Posted 6/10/2012 2:39 PM (GMT -5)
This morning brought with it a bright and sunny day, the first such morning since last Monday. The mornings in between have been overcast and rainy. Monday was the day Lynn passed away and yesterday was the day that we laid her to rest.
Mornings have usually been where I was able to selfishly steal a little “me” time. I would make my coffee, take it outside, pick up my newspaper and spend a little quiet time of stolen enjoyment.
I say stolen and selfish because this was time I spent on me since Lynn usually would still be sleeping and not yet require my assistance.
I had just gotten settled in when my phone rang. I did not realize that I had out of habit taken the phone with me. This habit was born out of always having it near so that Lynn could call me on the intercom to let me know she was awake or needed me.

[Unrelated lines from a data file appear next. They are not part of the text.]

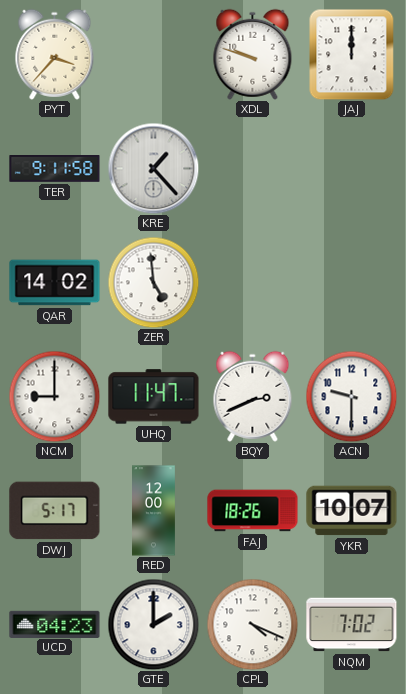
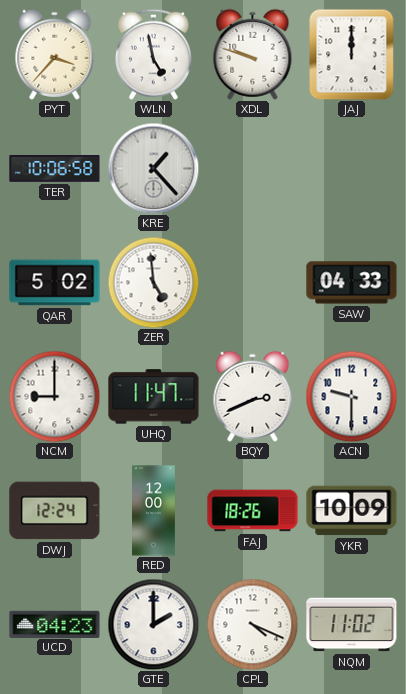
WLN: none -> 4:58
TER: 9:11 -> 10:06
QAR: 14:02 -> 5:02
SAW: none -> 04:33
DWJ: 5:17 -> 12:24
YKR: 10:07 -> 10:09
NQM: 7:02 -> 11:02
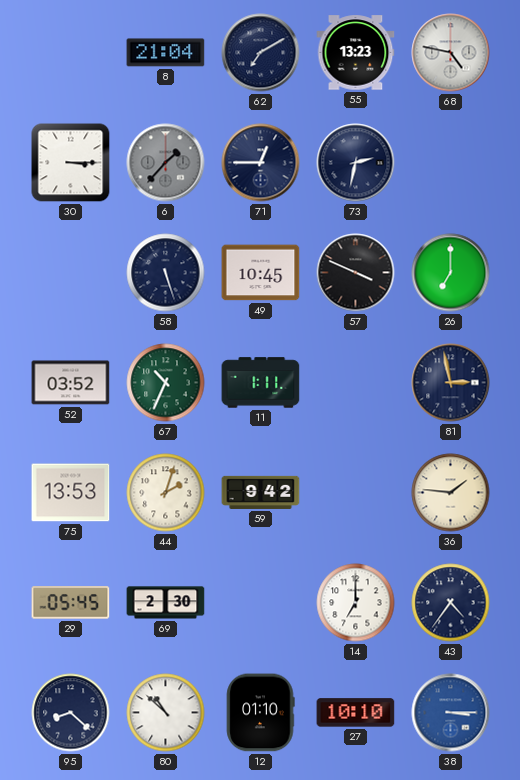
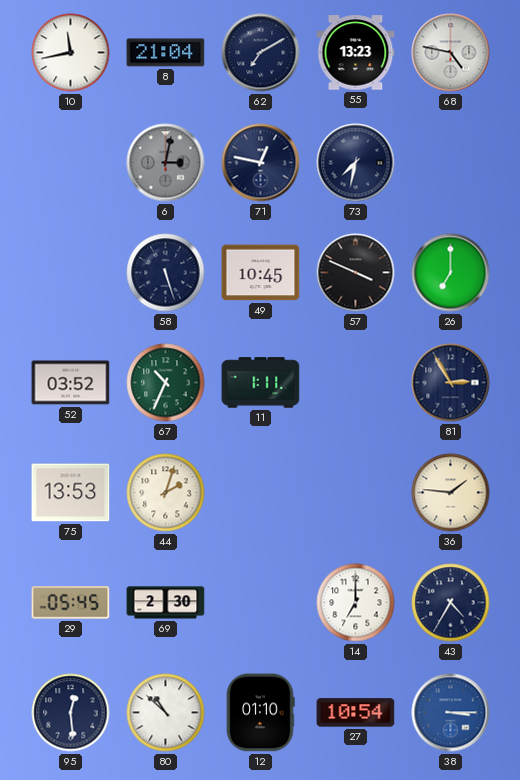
10: none -> 11:43
30: 3:15 -> none
6: 1:37 -> 3:02
71: 12:45 -> 12:47
73: 2:32 -> 7:32
81: 2:58 -> 2:55
59: 9:42 -> none
43: 4:36 -> 4:35
95: 8:22 -> 12:29
27: 10:10 -> 10:54
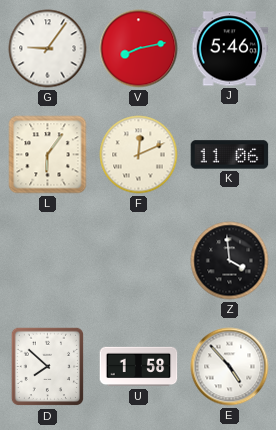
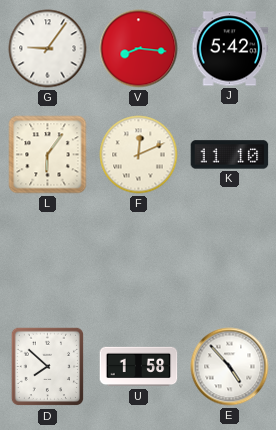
V: 8:13 -> 8:16
J: 5:46 -> 5:42
K: 11:06 -> 11:10
Z: 3:59 -> none
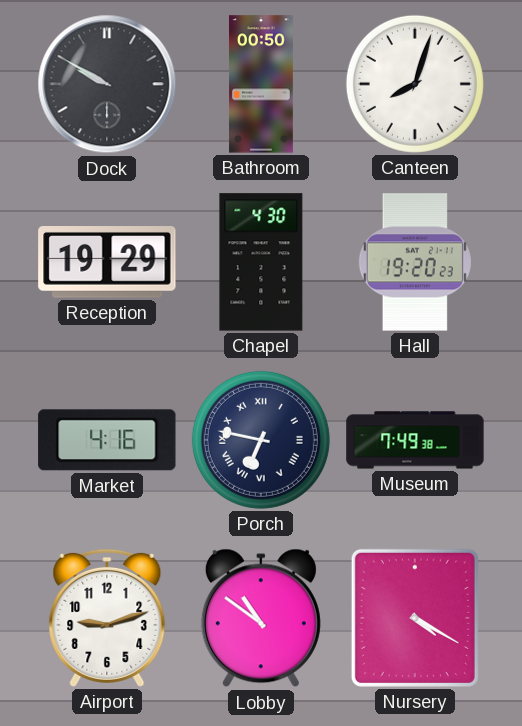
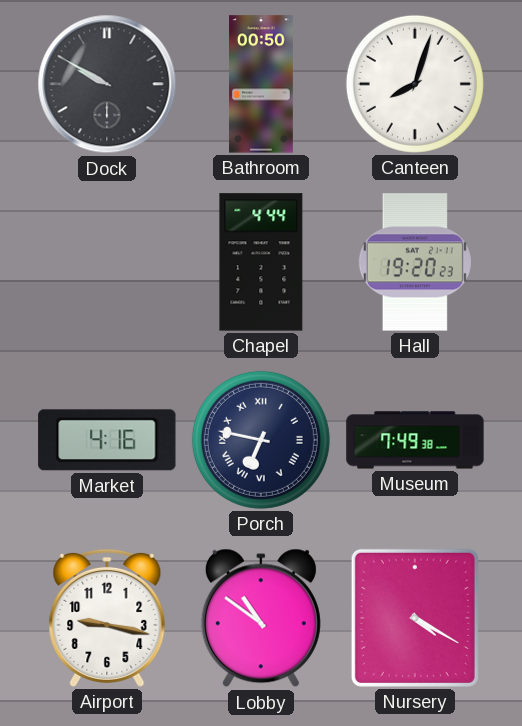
Reception: 19:29 -> none
Chapel: 4:30 -> 4:44
Airport: 9:12 -> 9:17
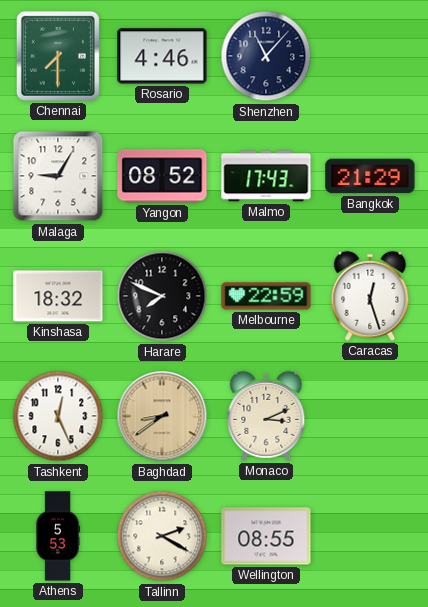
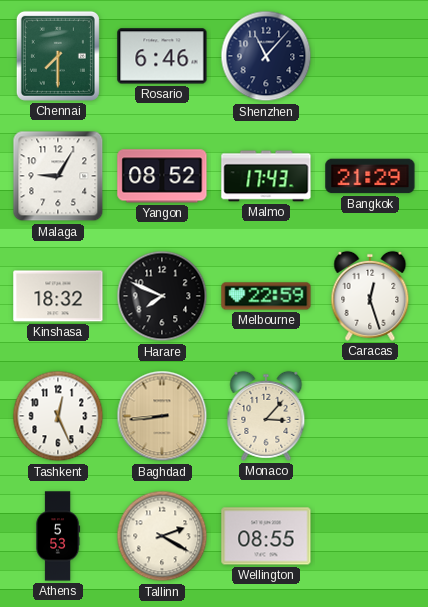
Rosario: 4:46 -> 6:46
Baghdad: 8:39 -> 8:44
Monaco: 3:11 -> 3:07
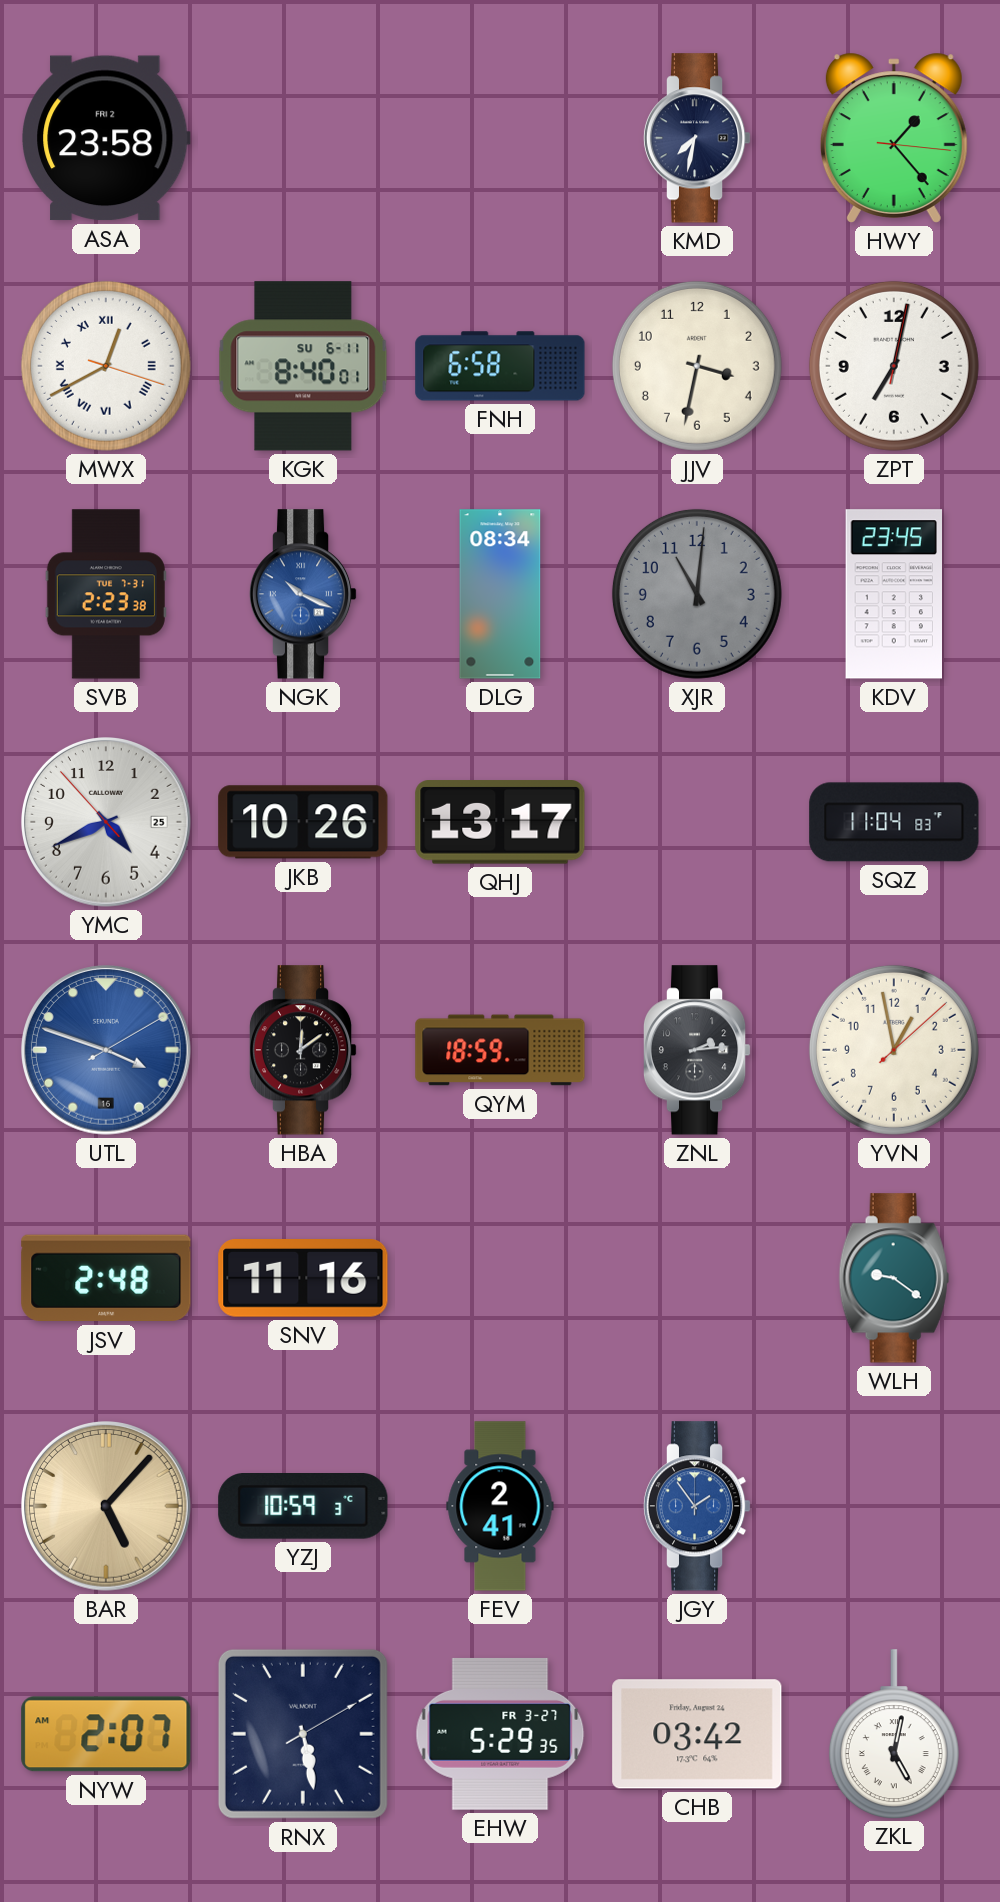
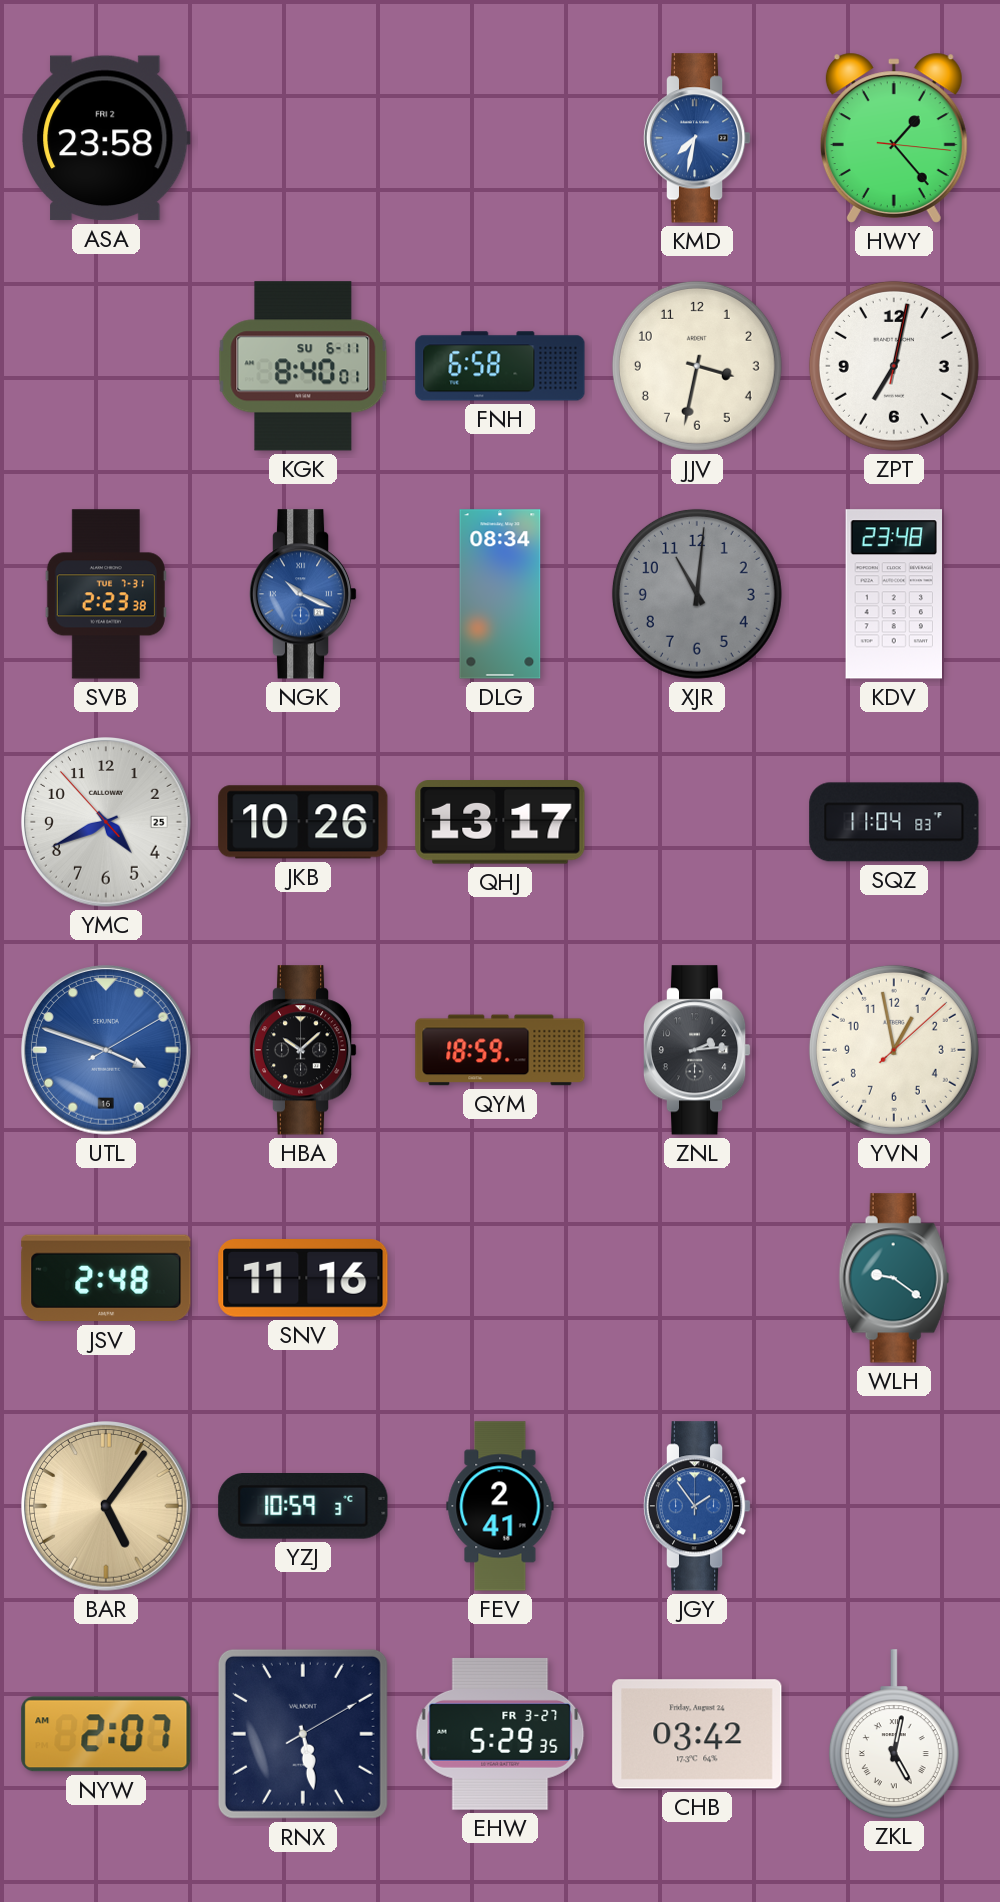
KMD dial: navy -> blue
MWX: 12:40 -> none
KDV: 23:45 -> 23:48
HBA: 12:09 -> 10:08
BAR: 5:07 -> 5:06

It startled me and my heart jumped. But it was Cajun Jeff calling to say goodbye. He and Pat were on their way to take Dallas ( ClearwaterCowboy) and Jeannie to the airport for their return home. Terry (WaterGuy) had left last evening to return to his home.
I was greeted by Jeff’s cheerful “good morning brother”. The phone was passed around in their car so that I could say my goodbyes with everyone. What a glorious feeling I had enjoyed this week having my friends near by. We had shared dinners and laughs and tears this week and I was constantly buoyed and lifted by the support of my friends. These fine folks had represented the absolute best of the love and support of all the folks here on HW. Healingwell and GFMPH could not have handpicked greater ambassadors to personally bring their message of love to me.
The call brought with it a flood of emotions. I struggled for a while with thinking about my daily mantra of “Every Day is A Bonus”. Would today really turn out to be a ”bonus day”? Could today really be a bonus?
Today is the beginning of the next chapter of my life. What will it bring? Where will it go? How will I get there? Uncertainty, doubt, fear, trepidation and many other emotions wash over me like a giant tidal wave.
I remember the call from my doctor nearly three years ago, telling me I had PCa. I remember telling him to “lighten up”. My wife was in the hospital in ICU and I didn’t have time for cancer. And I have only stolen brief periods of time to deal with it since that day.
Now suddenly, I have time for my own cancer and that thought scares the absolute hell out me.
But I also think about what my cancer has brought to my life. It brought a more concentrated effort to find the love and enjoyment of experiencing every single day.
It also brought with it a gift that was so totally unexpected and is still amazing to me.
I have expressed to some of my new found friends from HW, that I had discovered that there were “holes” in my soul and life that I never knew were there. I only discovered that these holes of emptiness existed when they began to be filled by the lifetime friends that I started to gather through my finding HW.
So the next chapter of my life begins today. I have no idea at all where it will go, but I know that I will have help along the way.
I have the support of Lynn’s extremely loving and caring family that I know I will always be a part of my life. And the absolute wealth of friends I have found because of my cancer and my willingness to open the lives of myself and Lynn to you all.
I have read all of the wonderful posts of support from each of you throughout this last week. I have read them over and over. I have printed them out and placed them in a protected binder that I will call upon in coming days when feelings of loss begin to wash over me. And they will bring me comfort.
Thank you my friends for being here with me throughout this time. Thank you for the support that you give to all who follow us here to HW. Those who find us because their lives have been turned upside down with this crappy thing called PCa.
The wealth of knowledge about things PCa that is found here is unmatched anywhere on the internet.
But the tremendous and overwhelming levels of love and support found here are far greater.
Thank you my friends for being here for me and Lynn. I know that this deep well of love and support is one that I will draw from often in the coming days and I thank you for its never ending supply.
And yes, I have just answered my own question today by writing this. “Every Day is Still A Bonus”, you only have to open your eyes and find it.
(I have asked moderator 142 to lock this thread. I am doing this because I know you care, but we have had enough of sadness this week and your responses will only bring it back to the surface for each of you. He will bump it to the top for a few days so that no one will miss it and then let it pass on so that we can all get back to where we all need to be; Living each day fully, being here for all who need us and drawing what we need from the “Well” of HW.)